The output should be exactly the lines from the one containing "Un-haut lieu de" through the last line of the records, and only those.
*** Opening of Information provided ***
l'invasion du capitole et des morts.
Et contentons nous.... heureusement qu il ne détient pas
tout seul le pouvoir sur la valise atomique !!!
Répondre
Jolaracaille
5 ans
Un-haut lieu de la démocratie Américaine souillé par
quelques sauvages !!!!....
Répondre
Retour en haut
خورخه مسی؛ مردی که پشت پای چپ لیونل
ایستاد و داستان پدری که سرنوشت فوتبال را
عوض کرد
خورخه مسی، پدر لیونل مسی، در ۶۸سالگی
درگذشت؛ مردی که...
*** Close of Information provided ***
Reply to the task >>
Un-haut lieu de la démocratie Américaine souillé par
quelques sauvages !!!!....
Répondre
Retour en haut
خورخه مسی؛ مردی که پشت پای چپ لیونل
ایستاد و داستان پدری که سرنوشت فوتبال را
عوض کرد
خورخه مسی، پدر لیونل مسی، در ۶۸سالگی
درگذشت؛ مردی که...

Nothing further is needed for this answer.